* **DATA FOR REVIEW**:
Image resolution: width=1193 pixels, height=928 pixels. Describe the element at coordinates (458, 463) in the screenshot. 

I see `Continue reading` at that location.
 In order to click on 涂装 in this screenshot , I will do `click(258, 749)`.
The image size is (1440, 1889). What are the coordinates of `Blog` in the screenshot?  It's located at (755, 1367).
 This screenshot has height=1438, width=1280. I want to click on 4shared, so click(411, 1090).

* **EXERCISE REQUIREMENTS**:
May I have exactly the lines from the one containing "In order to" through the last line of the data, both included?

* **OUTPUT OF THE EXERCISE**:
 In order to click on 涂装 in this screenshot , I will do `click(258, 749)`.
The image size is (1440, 1889). What are the coordinates of `Blog` in the screenshot?  It's located at (755, 1367).
 This screenshot has height=1438, width=1280. I want to click on 4shared, so click(411, 1090).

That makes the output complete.